The word "System" marks the lines you need; copy each of them from the data.

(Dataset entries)
========================================

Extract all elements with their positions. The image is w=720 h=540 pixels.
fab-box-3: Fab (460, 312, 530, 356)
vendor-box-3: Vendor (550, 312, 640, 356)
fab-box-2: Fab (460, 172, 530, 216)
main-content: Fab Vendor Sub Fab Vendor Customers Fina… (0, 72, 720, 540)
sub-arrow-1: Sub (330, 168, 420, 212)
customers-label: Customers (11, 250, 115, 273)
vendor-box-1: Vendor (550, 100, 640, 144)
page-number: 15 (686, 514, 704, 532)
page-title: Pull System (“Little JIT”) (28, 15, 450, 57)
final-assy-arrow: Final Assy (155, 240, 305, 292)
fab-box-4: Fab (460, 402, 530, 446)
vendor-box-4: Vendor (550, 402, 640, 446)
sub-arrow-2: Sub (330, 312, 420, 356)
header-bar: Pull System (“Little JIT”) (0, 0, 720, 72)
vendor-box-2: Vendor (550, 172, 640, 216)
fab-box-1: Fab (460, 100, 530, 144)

========================================

Response to the exercise:
page-title: Pull System (“Little JIT”) (28, 15, 450, 57)
header-bar: Pull System (“Little JIT”) (0, 0, 720, 72)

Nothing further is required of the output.